Musk’s decision to roll back content moderation on X was widely praised by rightwing leaders, including Donald Trump. Now, those same rightwing allies are helping Musk silence X’s critics.

Carusone said it should be “alarming for everybody, especially the media”, that two state attorney general’s offices appear eager to become a personal injury law firm for a tech billionaire. Bailey’s lawsuit lays out a blueprint for punishing newsrooms that dare print negative stories about X or Musk, Carusone warned.

“If you’re a newsroom, especially a resource-starved one, you have to start making decisions: is it worth it to write this one piece on Elon and X if it means that you’ll be stuck in a million-dollar legal battle?” said Carusone. “Most newsrooms do not have the resources to pay legal fees to fight Elon Musk, especially now that state AGs are stepping in.”

In the two years since he purchased the social media platform, Musk’s rightwing rebrand has granted him access to top-ranking Republicans. Earlier this month, Trump said that Musk should be a speaker at the 2024 Republican national convention. In February, a group of Republican senators met with Musk on X for a virtual event criticizing US funding for Ukraine.

Musk’s rise to mainstream political power was briefly threatened in November, when Media Matters published a report that corporate advertisements by IBM, Apple, Oracle and Comcast’s Xfinity were being placed alongside antisemitic content, including content that praised Adolf Hitler and the Nazis.
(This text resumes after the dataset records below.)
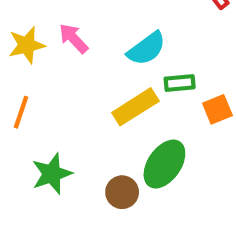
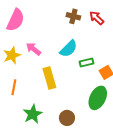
yellow rectangle: (135, 107) -> (49, 78), moved, turned -65
green ellipse: (164, 164) -> (98, 98), moved

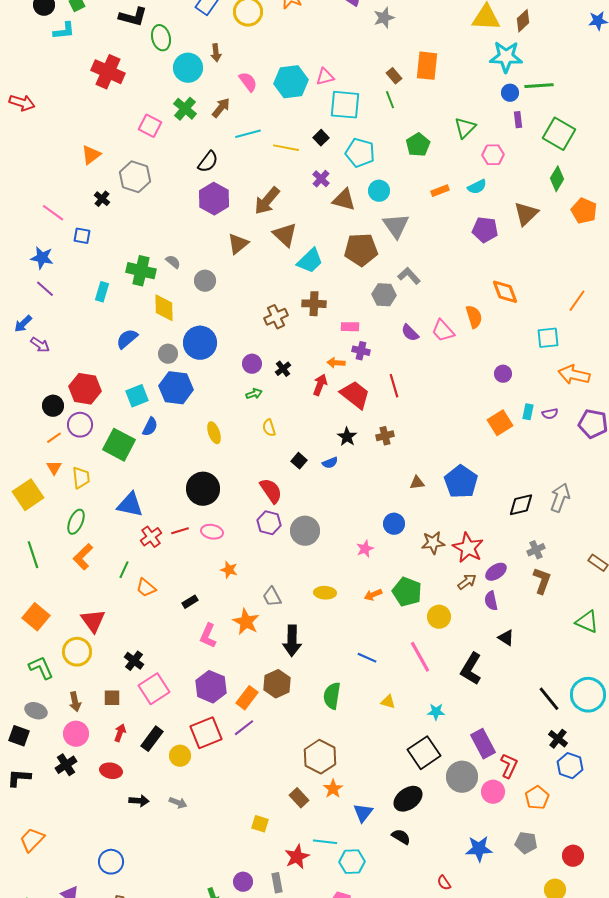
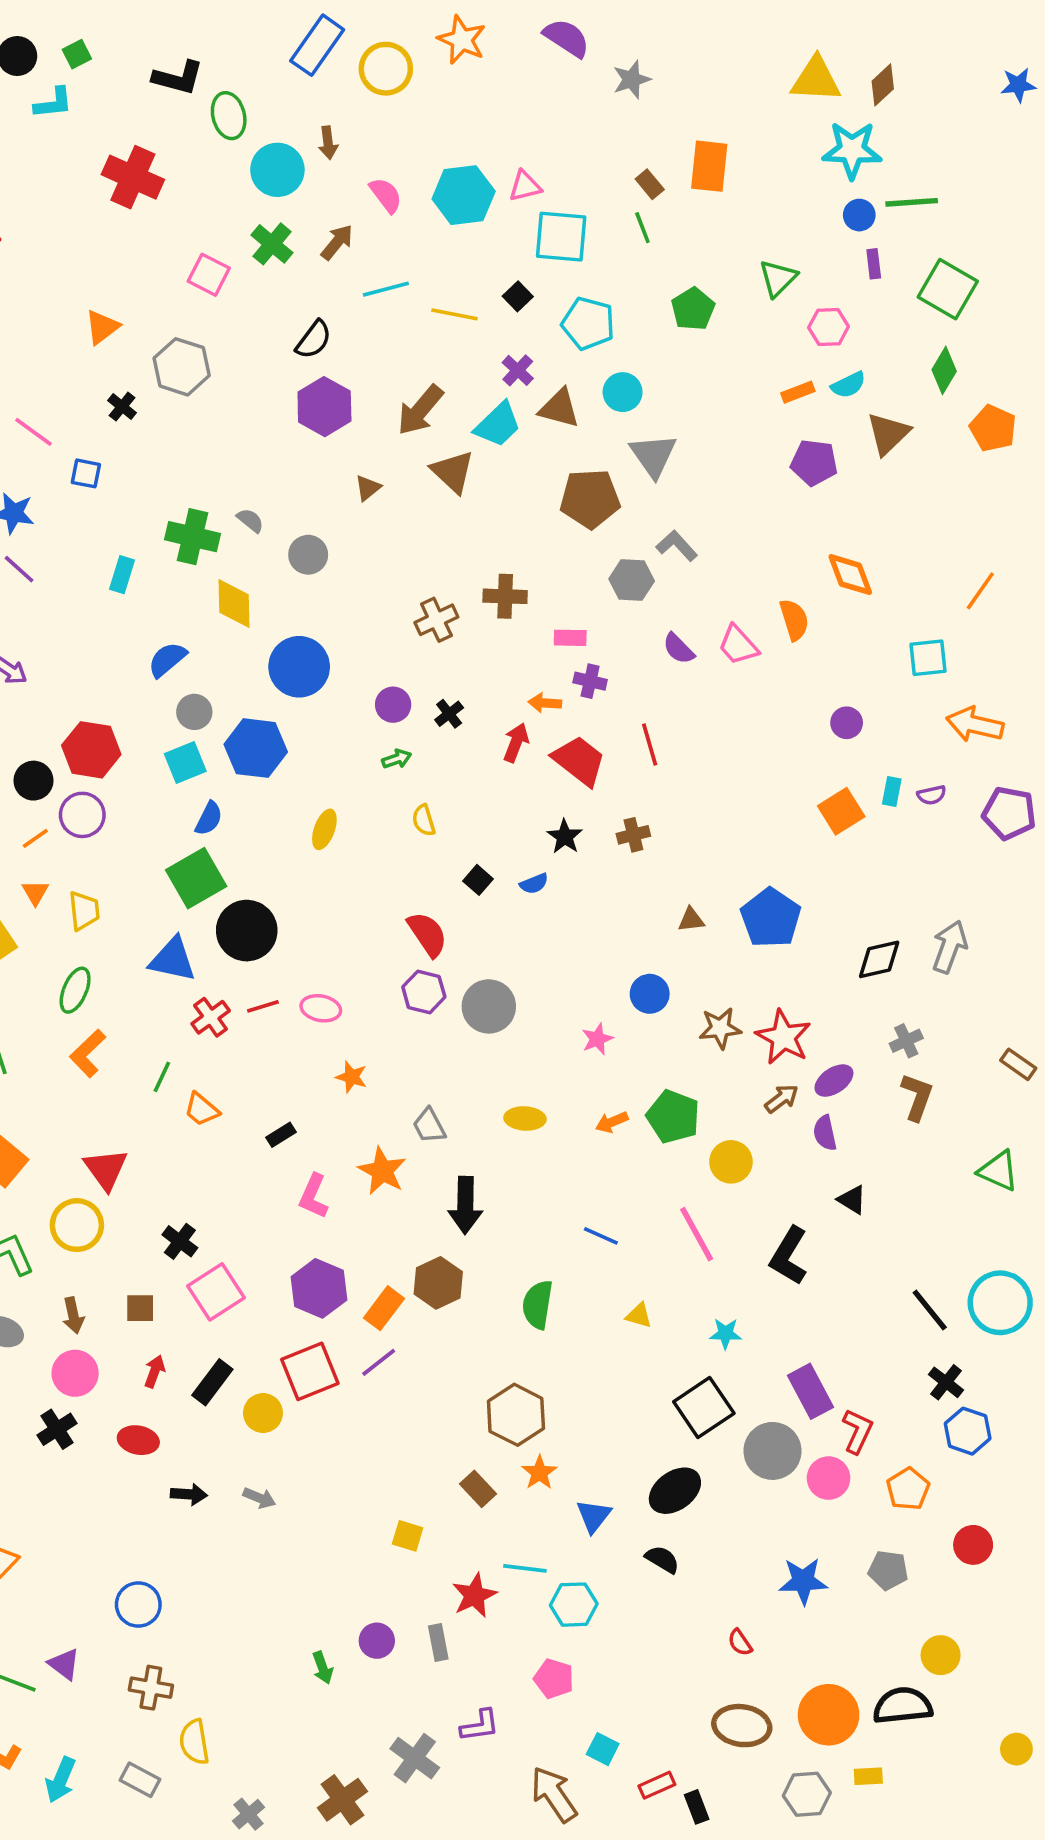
cyan semicircle: (477, 187) -> (848, 385), moved
orange rectangle: (440, 191) -> (798, 392), moved
brown triangle: (238, 244) -> (368, 488), size x0.7
cyan trapezoid: (310, 261) -> (498, 425), moved
gray circle: (168, 354) -> (194, 712), moved
yellow ellipse: (214, 433) -> (324, 829), turned 40
green square: (119, 445) -> (196, 878), moved, turned 32
black circle: (203, 489) -> (247, 931), moved
red circle: (573, 856) -> (973, 1545), moved

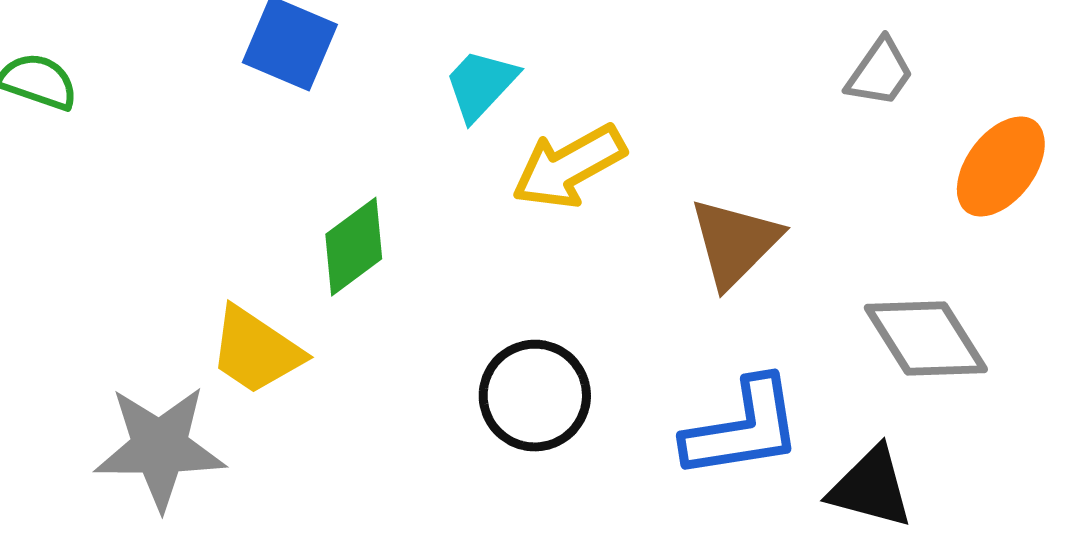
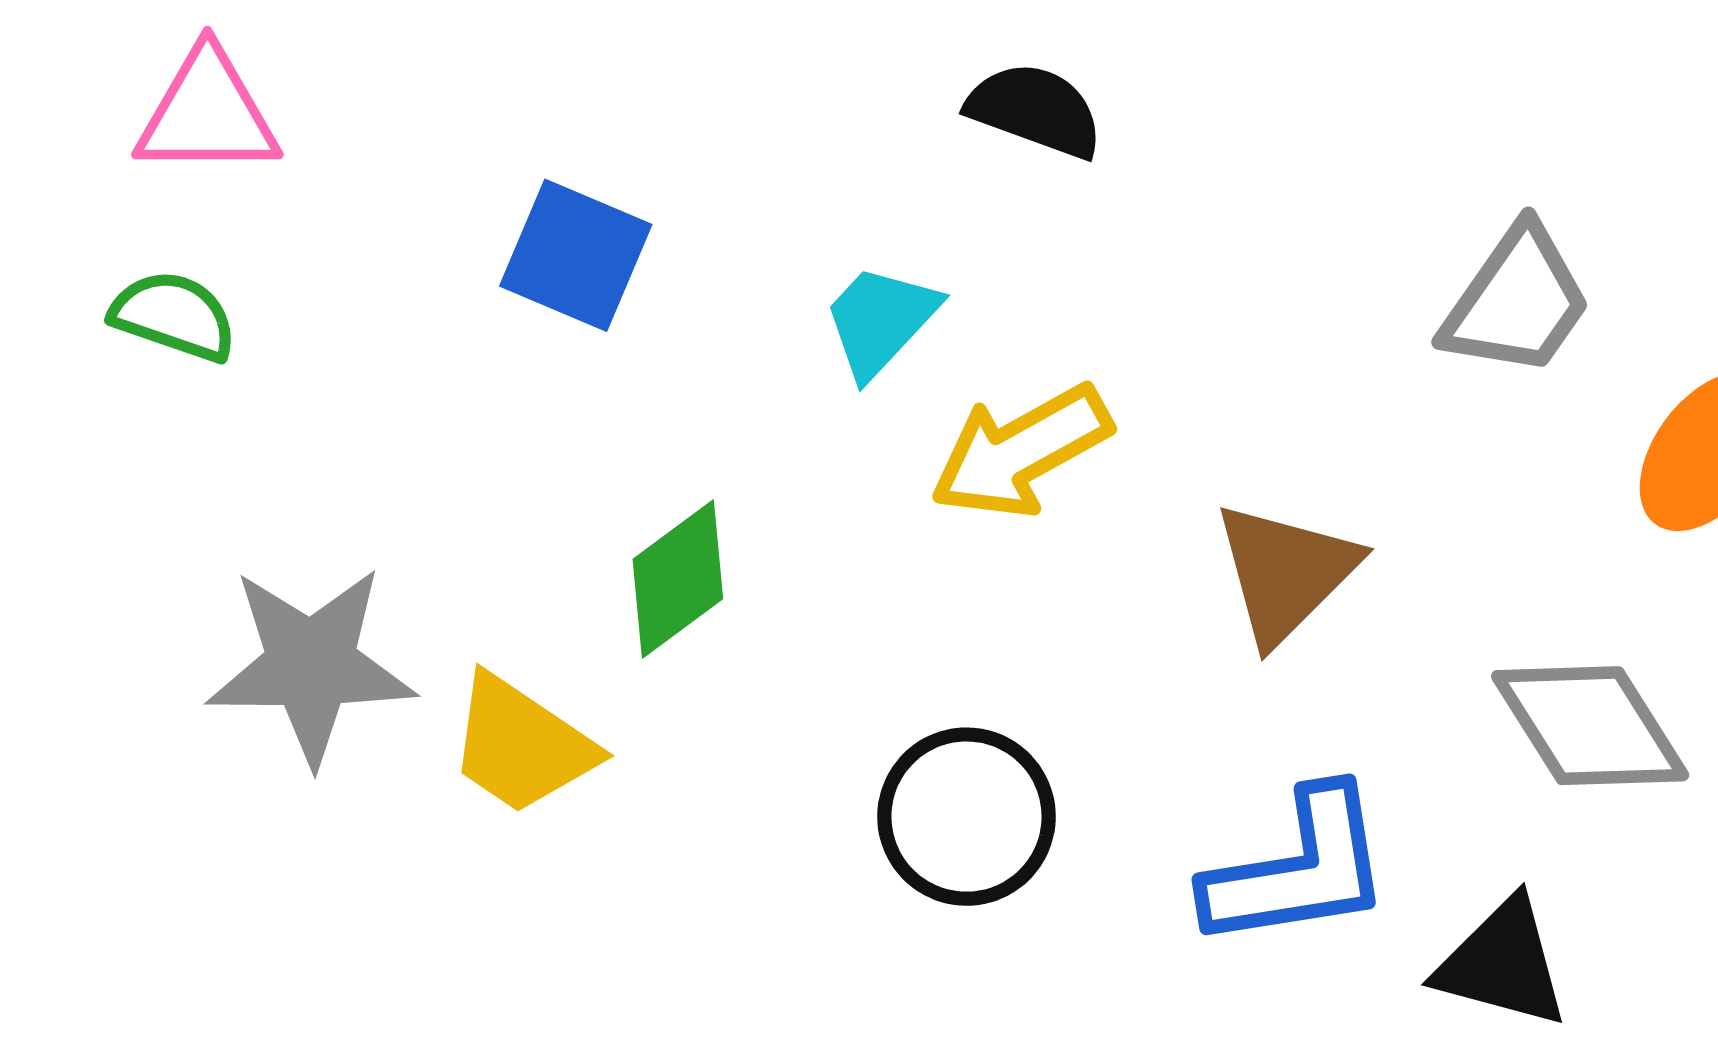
gray trapezoid: (880, 73) -> (1517, 301), size x1.4
gray star: (160, 448) -> (311, 665), moved

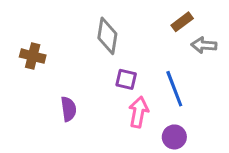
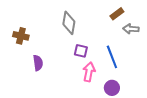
purple semicircle: (68, 109) -> (38, 63), moved

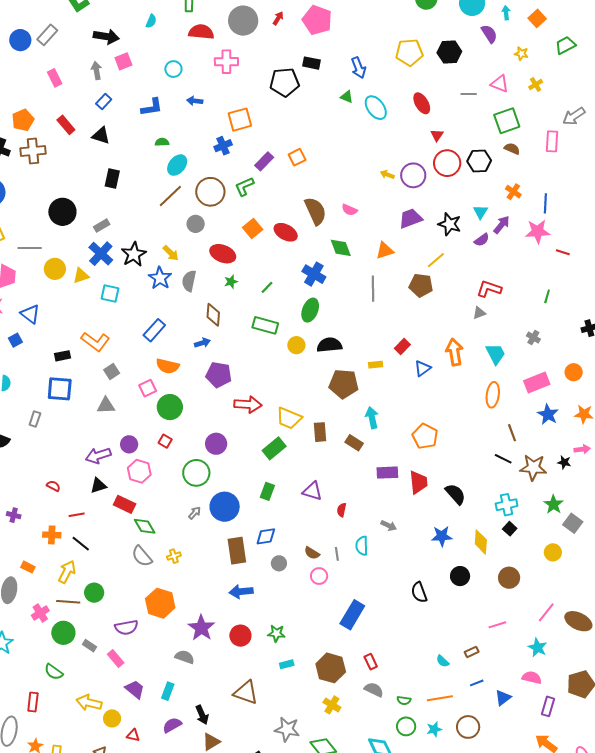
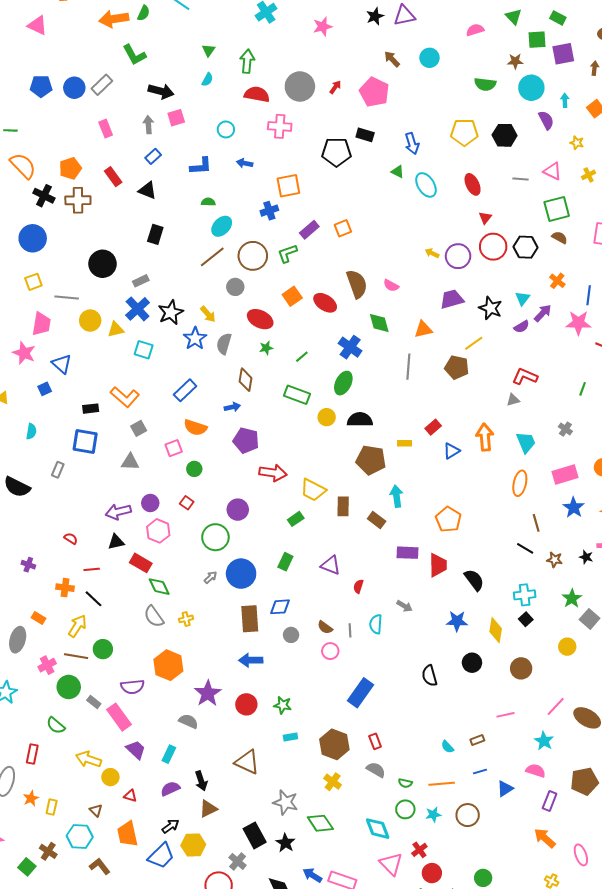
green circle: (170, 407) -> (194, 469), size x0.6
green rectangle: (274, 448) -> (296, 519), size x0.7
brown star: (533, 468) -> (555, 560), size x0.6
pink rectangle: (116, 658) -> (119, 717), size x1.5

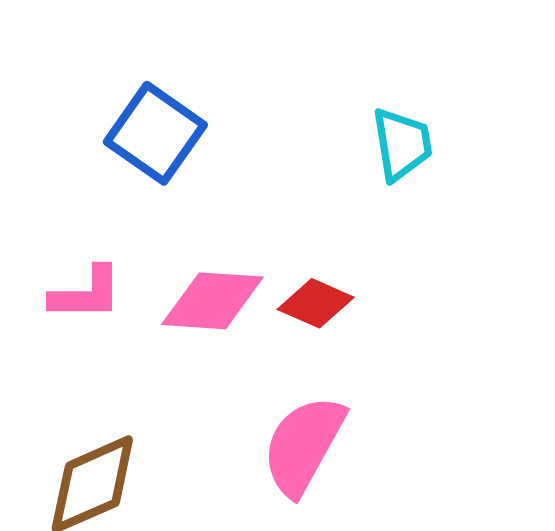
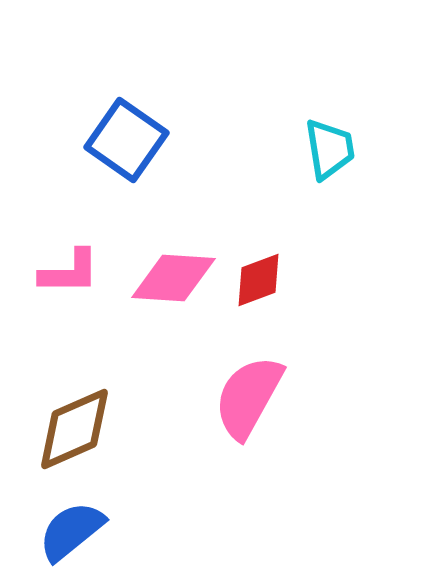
red diamond: (316, 303) -> (258, 280), turned -44

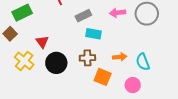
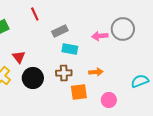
pink arrow: (118, 13) -> (100, 36), moved
cyan semicircle: (143, 62) -> (140, 81), moved, turned 90
orange square: (103, 77) -> (79, 92), turned -30

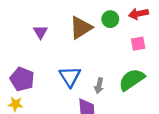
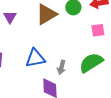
blue triangle: (70, 77) -> (35, 58), turned 50

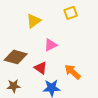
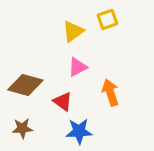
yellow triangle: (34, 21) -> (73, 31), moved
orange arrow: (73, 72) -> (110, 92), moved, turned 30

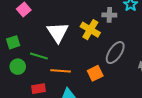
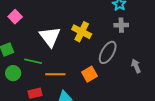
gray cross: (109, 15) -> (121, 25), moved

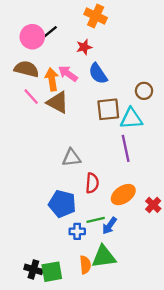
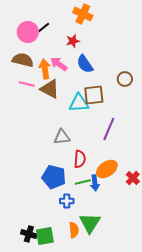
pink line: (31, 97) -> (27, 84), turned -35
cyan triangle: (131, 119) -> (79, 103), moved
purple line: (126, 148) -> (109, 129), turned 35
green line: (96, 220) -> (83, 182), moved
blue arrow: (109, 226) -> (95, 183), moved, turned -42
green triangle: (104, 257) -> (90, 223), turned -50

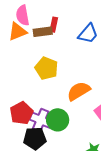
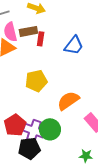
brown rectangle: (43, 32) -> (28, 31), moved
yellow pentagon: (46, 68) -> (36, 81), turned -30

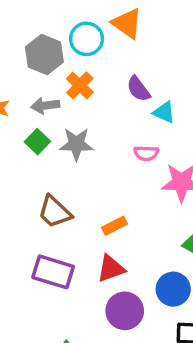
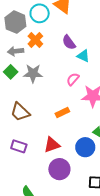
pink semicircle: (146, 153) -> (73, 79), turned 128
orange rectangle: (114, 226) -> (62, 112), moved
purple rectangle: (53, 272) -> (19, 146), size x0.7
blue circle: (173, 289) -> (85, 147), moved

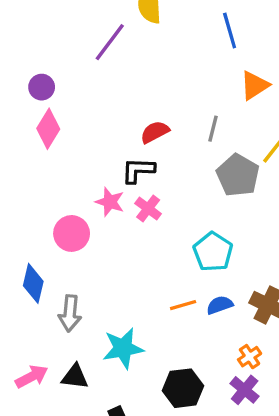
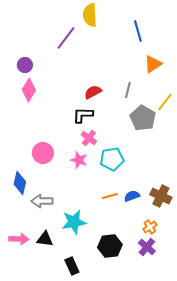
pink star: (110, 202) -> (79, 160), moved
cyan pentagon: (213, 252) -> (112, 159), moved, turned 30
gray arrow: (70, 313) -> (42, 201), turned 85
pink arrow: (32, 377) -> (19, 239), turned 30

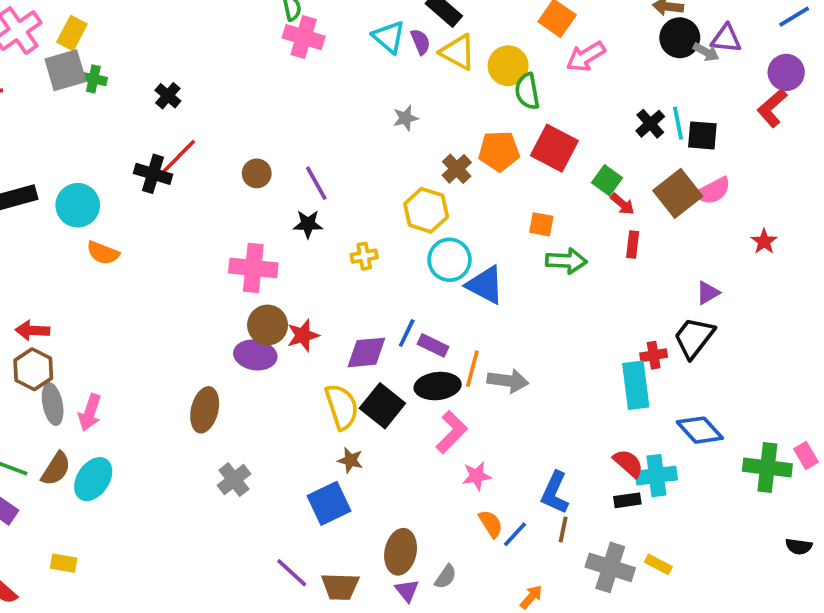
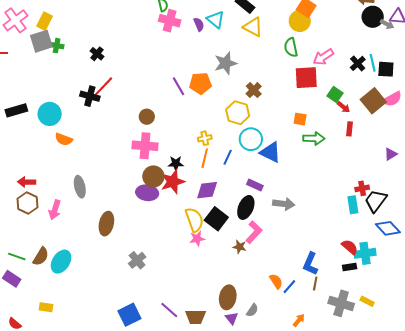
purple semicircle: (420, 42) -> (199, 24), moved
pink arrow: (586, 57) -> (323, 57), moved
yellow circle: (508, 66) -> (300, 21), moved
gray star: (406, 118) -> (226, 63), size x1.6
red square: (554, 148) -> (306, 78), turned -30
orange pentagon: (499, 151) -> (200, 83), moved
brown circle: (257, 173) -> (147, 117), moved
purple line: (316, 183) -> (178, 86), moved
black star: (308, 224) -> (176, 163), moved
blue line: (407, 333) -> (228, 157), moved
red star: (303, 335) -> (173, 182), size x1.4
black trapezoid: (694, 338) -> (376, 201), moved
purple rectangle: (433, 345) -> (255, 185), moved
orange line: (472, 369) -> (205, 158), moved
cyan rectangle: (636, 385) -> (353, 205), size x0.7
black ellipse: (438, 386) -> (246, 207), turned -60
gray ellipse: (53, 404) -> (80, 187), moved
brown ellipse: (205, 410) -> (106, 224), moved
pink arrow: (90, 412) -> (55, 210), moved
brown star: (350, 460) -> (240, 247), moved
pink star: (477, 476) -> (197, 239), moved
blue square: (329, 503) -> (129, 315), moved

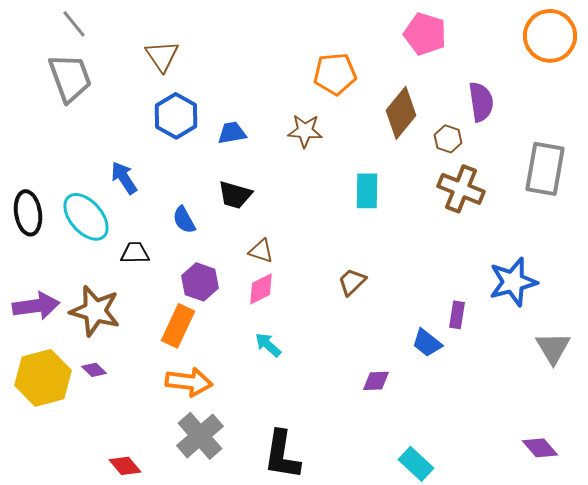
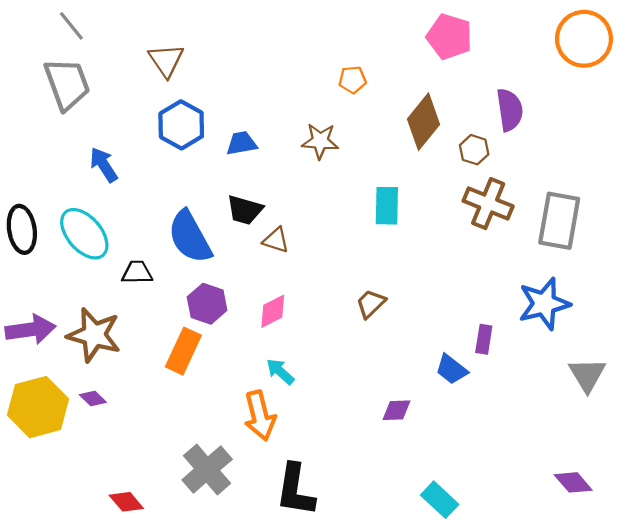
orange pentagon: (335, 74) -> (352, 80), size x0.6
gray rectangle: (545, 169) -> (559, 221), moved
blue arrow: (124, 178) -> (104, 165), moved
blue semicircle: (184, 220) -> (190, 237), size x1.8
brown triangle: (261, 251) -> (276, 240), moved
orange arrow: (189, 382) -> (260, 416), moved, turned 69

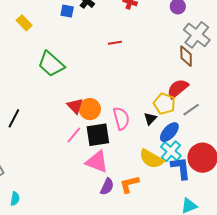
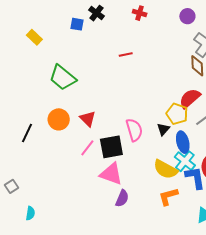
orange circle: (90, 109) -> (59, 119), moved
blue ellipse: (169, 132) -> (183, 142), turned -55
orange L-shape: (129, 184) -> (168, 196), moved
Top advertisers quickly pulled out of X. The company risked an estimated $75m loss in advertising revenue.

“Media Matters is pure evil,” Musk wrote in a tweet.

That same day, X announced a lawsuit against Media Matters, accusing the non-profit of defamation.

The backlash to the Media Matters report escalated when Stephen Miller entered the fray. Miller, Trump’s former senior adviser, released a tweet suggesting that conservative state attorneys general should consider bringing legal action against Media Matters.

Just one day later, Texas’s Paxton announced an investigation into Media Matters for “potential fraudulent activity”.

The Media Matters lawsuit allows the Missouri attorney general to prove his conservative bona fides as he fights for election to his first full term against an attorney for Trump.

“It all signals to primary voters, look, there’s nobody more Maga than me,” Daniel Ponder, a political science professor at Drury University in Missouri, said.

It also sends a signal to Musk’s critics: reconsider coverage that criticizes or harms X.

Musk previously attempted to silence critics at the Center for Countering Digital Hate, a non-profit that has published reports chronicling the rise of racist, antisemitic and extremist content on X. That case was dismissed this week by a US district judge in California who described Musk’s suit as one of the “most vapid extensions of law that I’ve ever heard”. Courts in Missouri, where Republicans have long controlled the majority of state offices, may prove more friendly.

Despite the dismissal, Media Matters is concerned that Musk will be emboldened by his new legal support from conservative state attorneys general. That support could allow Musk to more forcefully and effectively silence critics of X.

Robust criticism of X, Carusone said, is urgently needed ahead of the 2024 presidential election.

Just last year, Musk used X to amplify rightwing conspiracy theories about the January 6 insurrection. Musk also shared support for Jacob Chansley, a Capitol rioter nicknamed the “QAnon Shaman”.

“Musk can amplify that conspiracy with his account, or he can just allow the platform’s algorithm to boost that kind of content,” Carusone said. “There is the potential to quickly and effectively supercharge some dangerous conspiracy theories.”